Back from three days in Wiesbaden, a charming German spa town lacking only air conditioning. Even in this bourgeois and somewhat genteel place World Cup fever was in the air. And Big Sam was in the area, discussing tactics with Phil Gartside and other Bolton backroom staff outside a restaurant on Goldgasse on Monday night. Mr. Allardyce was kind enough to have his photo taken with my mate Murray and a couple of other eagle-eyed Premiership followers. And if he was rather more interested in a nice glass of red wine than the borefest that was Ukraine vs. Switzerland, well who can blame him?

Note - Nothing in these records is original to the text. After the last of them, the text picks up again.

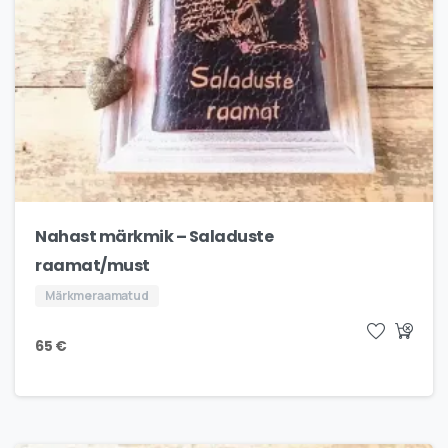
Nahast märkmik – Saladuste
raamat/must
Märkmeraamatud
65
€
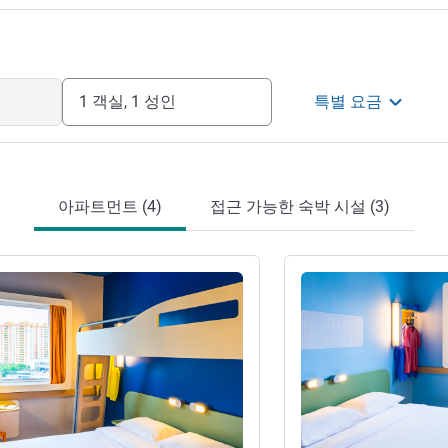
1 객실, 1 성인
특별 요금
아파트먼트 (4)
접근 가능한 숙박 시설 (3)
기
세부 정보 보기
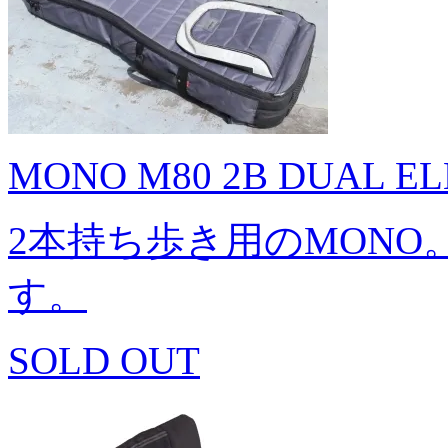
MONO M80 2B DUAL EL
2本持ち歩き用のMON
す。
SOLD OUT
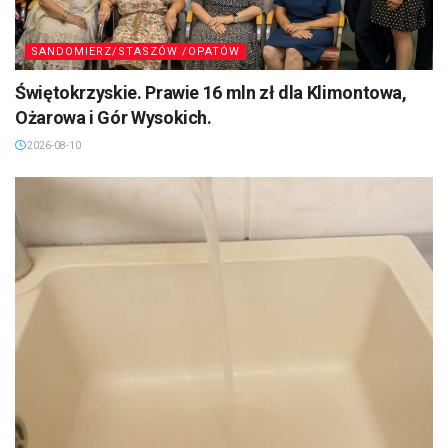
SANDOMIERZ/STASZÓW /OPATÓW
Świętokrzyskie. Prawie 16 mln zł dla Klimontowa,
Ożarowa i Gór Wysokich.
2026-08-10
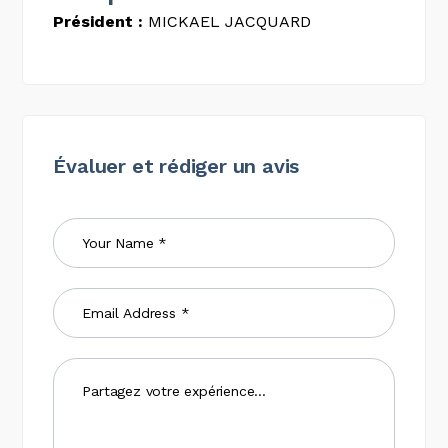
Président :
MICKAEL JACQUARD
Évaluer et rédiger un avis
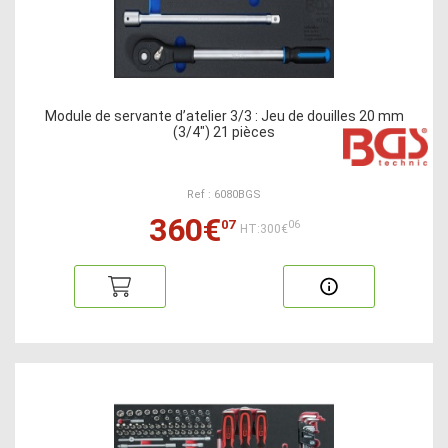
Module de servante d’atelier 3/3 : Jeu de douilles 20 mm
(3/4") 21 pièces
Ref : 6080BGS
360€
07
06
HT:300€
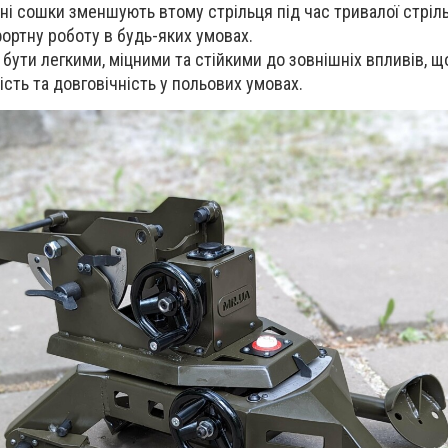
чні сошки зменшують втому стрільця під час тривалої стріль
ртну роботу в будь-яких умовах.
 бути легкими, міцними та стійкими до зовнішніх впливів, щ
сть та довговічність у польових умовах.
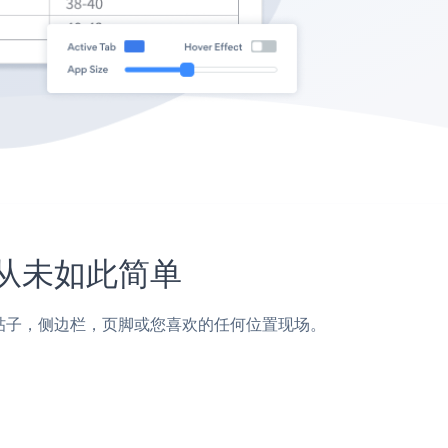
站上从未如此简单
de页面，帖子，侧边栏，页脚或您喜欢的任何位置现场。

On a recent trip to Luxembourg for an international one-act play competition, the peace of the charming town of Ettelbruck was routinely and alternately shattered either by a) packs of weekend bikers (lawyers, doctors, etc) roaring up and down the main street on their Harleys, or b) farmers racing from field to field in large tractors, harvesters and other pieces of farm machinery in a desperate attempt to get as much work done as possible on the first sunny day for weeks. Luxembourg, is a rather strange and gnomic place at the best of times, appropriately known only for its banking industry and EU bureaucrats, so the surreal experience of watching bike after bike, tractor after tractor tear past our al fresco dining table was both utterly surreal and yet totally in keeping with the spirit of the place.
In its infinite wisdom Fifa has decided once again to use football's showpiece event as a test ground for rule changes and a new match ball with an unpredictable flightpath. No doubt the same kind of chaos that we saw in the early rounds of USA '94 awaits in Germany over the next few weeks.